Back then -- in 1997 -- the economy had expanded at a 4% annual pace, and the unemployment rate had slipped below 5%. Investors feared that inflation was about to spiral higher. Many policymakers and mainstream economists shared a strongly held belief that the economy couldn't grow faster than 2%-plus, and unemployment couldn't drop below 6% without inflation rearing up.

I argued that the Fed should ignore calls to hike short-term rates. "Higher productivity, increased employment, and intense business competition are powerful forces for bringing inflation lower in a fast-growing economy. More people working and producing more goods and services does not reduce the purchasing power of money. Let the good times roll."

STIRRINGS STILL.   Pretty smart analysis, if I do say so myself. As we now know, the economy continued to grow at a 4% pace, the unemployment rate dropped to some 4% -- and inflation trended lower, not higher. Meanwhile, the Fed stayed on the sidelines.

Now, we're going through another inflation scare. Economic growth is robust, and there are some signs that inflation may be stirring anew. Specifically, the employment cost index is up 4.3% from a year ago, its worst showing in nine years.

But here I go again. I still think inflation is subdued and the economy should be given free rein. For instance, compensation per hour, which includes stock-option gains, is not accelerating, according to Merrill Lynch. Spending on high-tech gear surged at a 35% rate in the first quarter, much of it on the Internet, which may turn out to be the most powerful force ever for driving costs lower.

RISING TIDE.   Nevertheless, there's no doubt this time around that the Fed will hike interest rates to slow the economy. The only question is whether the central bank will raise the fed-funds rate, the short term interest rate it controls, by a quarter-point or by a more dramatic half-point.
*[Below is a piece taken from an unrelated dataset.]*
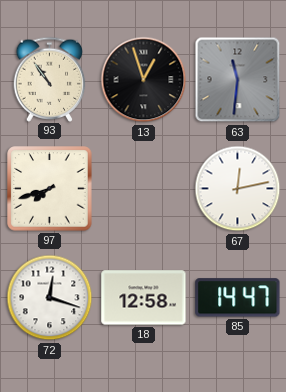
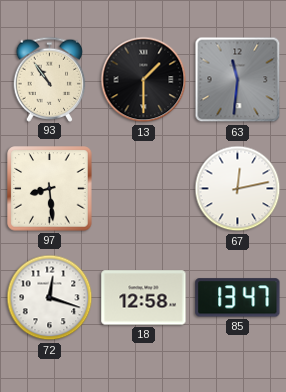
13: 12:57 -> 1:30
97: 7:42 -> 8:29
85: 14:47 -> 13:47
What troubles me most is that the idea remains among investors, antiglobalism protesters, and Federal Reserve Board Chairman Alan Greenspan that too much economic growth is bad. Over the past quarter century, the idea took deep root that not only couldn't the economy grow very fast but that strong economic growth wasn't all it was cracked up to be. Besides, robust growth unleashed inflation.

Fast growth didn't raise the incomes of society's least advantaged, critics said. It encouraged people to spend beyond their means. And persistent poverty in much of the developing world also led many academics and policymakers to question the efficacy of economic growth as a means of reducing poverty. The title of economist Paul Krugman's 1989 book, The Age of Diminished Expectations, eloquently captured the reigning attitude toward growth.

Yet the social and economic story today is that a rising tide is lifting all boats. With the unemployment rate at a three-decade low, the wages of low-income workers are rising rapidly. Income inequality stopped widening about three years ago, and a record two-thirds of all households own their own home. From 1994 to June, 1999, the welfare caseload fell by 50%, or about 2.5 million cases, according to Gary Burtless, economist at the Brookings Institution. Over the same time period, unpublished figures from the Bureau of Labor Statistics show that the number of separated, divorced, and never-married mothers who hold jobs increased by more than 1.2 million.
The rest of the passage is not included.